Programming challenges, uptime, and mistakes in 2013

22 Jan 2014

HackerEarth hosted more than thousand contests in the year 2013 alone. Out of them, there were more than two dozen public programming contests by HackerEarth itself. They include our monthly challenges and hiring challenges. There were over 200 internal and public contests by colleges in the previous year. They include IIT Delhi, IIT Guwahati, IIT Ropar, NIT Warangal, IIIT Jabalpur, NIT Raipur, NIT Calicut, BITS Pilani and many others. And we have been able to do that without any sweat. But sometimes, we made mistakes too, most of them in the early half of 2013.

Mayhem

To tell you the truth, in the beginning it was chaotic, mayhem and scary. We would have to monitor that everything was working right. Sometimes, we would give in everything just to keep the site up and running. The problem of scaling always takes a toll on you. And that too when you want to build a word-class product. And particularly for a platform like ours where the concept of putting more servers on demand(auto-scaling) fails due to sudden burst in traffic, giving no time to bring more servers in action. Below is a request graph from production server on an usual day.


It's important to realize that nothing scales automatically. 100% uptime is a constant struggle. But we were ready to roll up our sleeves and move towards that. And in later half of 2013, things have moved ahead at a really amazing pace. On a related note, whenever I read the Deploying Django post by Randall Degges, it gives me a good laugh any day. Particularly these lines:

Yes, grasshopper!

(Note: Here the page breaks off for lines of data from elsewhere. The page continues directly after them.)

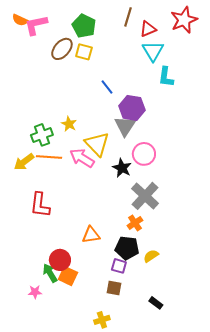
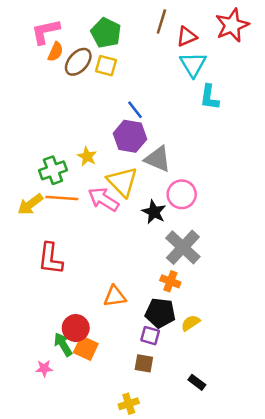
orange semicircle: (20, 20) -> (56, 52), moved, turned -91
purple hexagon: (132, 108) -> (130, 136), moved
gray triangle: (125, 126) -> (158, 159), turned -40
orange cross: (135, 223) -> (170, 281), turned -35

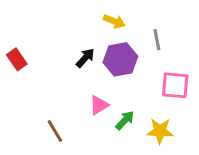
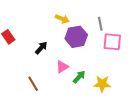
yellow arrow: (114, 21) -> (62, 19), moved
black arrow: (85, 58) -> (41, 48), moved
pink square: (175, 85) -> (112, 42), moved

You now see it: you have only begun to discover the amount of work that lays ahead. You've barely scratched the surface as to the tools, methods, and skills necessary to manage and operate even the simplest of production sites. Your work is cut out for you.

What We Did

We undertook a series of steps to make the experience nicer for end user:

  • We rewrote our code-checker server queueing system in early 2013 to make it asynchronous. This significantly reduced the process overhead on our frontend servers. Read more.

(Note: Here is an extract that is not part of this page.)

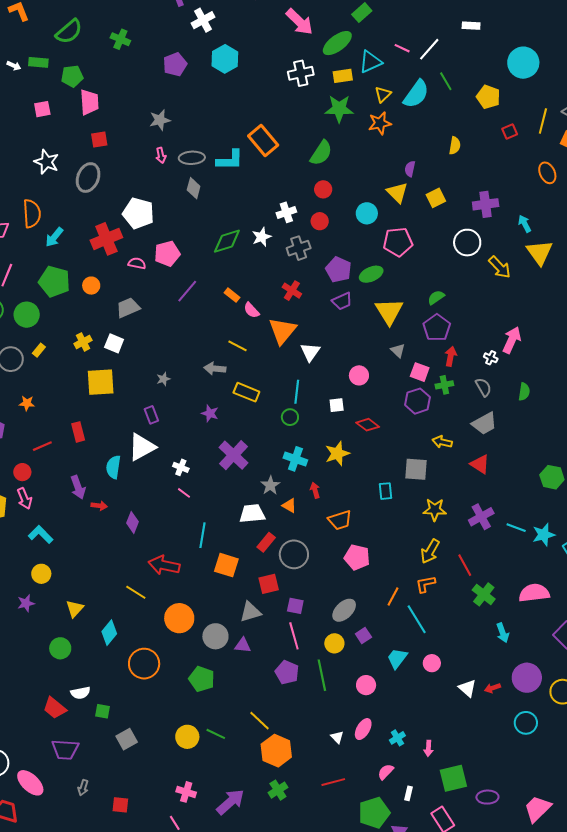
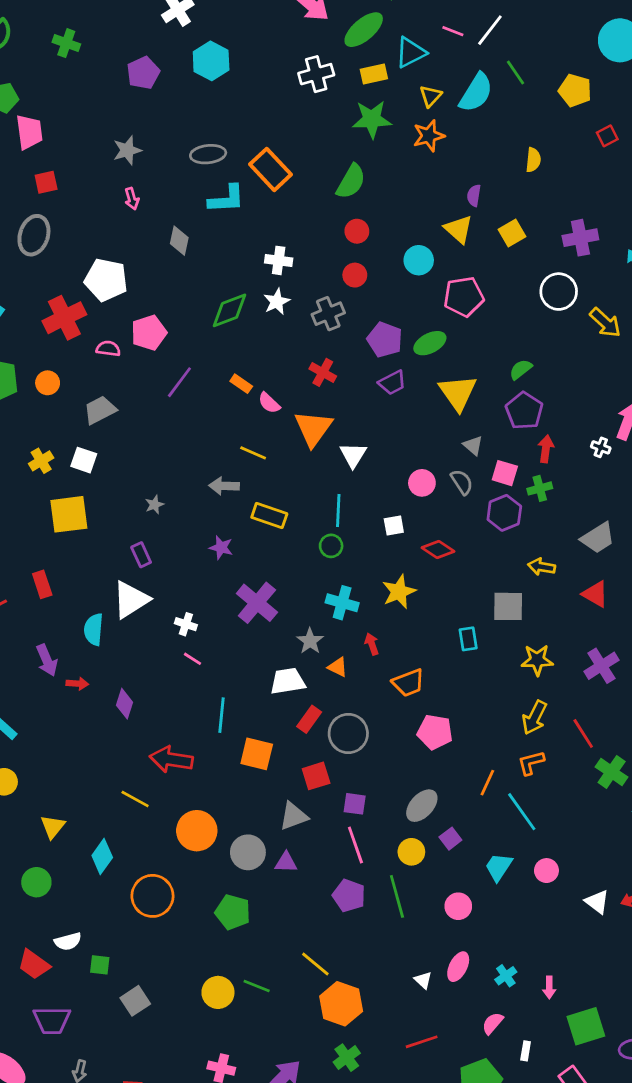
gray ellipse: (192, 158) -> (208, 154), moved
white cross: (286, 212) -> (279, 260), moved, turned 30
gray semicircle: (483, 387) -> (462, 482), moved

  • We wrote a very robust realtime server in Tornado which handles the live update of webpages. A very visible case is when you receive the result in browser on compiling/submitting the code in realtime. Read more.

  • We sharded our database and wrote database routers to reduce overhead on single database and further reduce the latency in the queries. Read more.

  • Now was the time to do some heavy stress testing of our website and we found that the results were terrible. This led to optimization of our servers and tweaking it to make it faster and resilient. Read more.

Amidst all this and contests being hosted on HackerEarth almost everyday, we had to roll out new features whenever they were ready and as fast as possible. This led to writing an in-house continuous deployment system which now allows us to put anything in production as soon as it's ready. Tests are run automatically and then code is deployed in production, which keep us sane and make us brave in pushing fast. We still mess up sometimes during complicated deployments, which require series of steps to be done right and in correct order. For example, when slightly complicated package dependency is required in new commits, or when huge schema migration is required. We are working on many aspects and have invested a lot on infrastucture and builder-tools to make sure we don't mess up at least 99% of the times.

Uptime

Our uptime increased from 99.65% in April 2013 to 99.97% in November 2013. In December 2013, we made some mistakes due to extremely fast deployment which brought down the uptime to 99.89% in that month. From 1st December 2013, we have alreay deployed over 500 times. Here is our uptime stats of last 6 months:

July 2013: 99.81%
August 2013: 99.64%
September 2013: 99.98%
October 2013: 99.84%
November 2013: 99.97%
December 2013: 99.89%

The way our product is used anytime and anywhere in different timezones, we can't afford to shut down the site for 2 hours and do some upgradation, migration or deployment without any care. We knew it from beginning and have invested a lot of our time and brain in making sure everything always works smoothly.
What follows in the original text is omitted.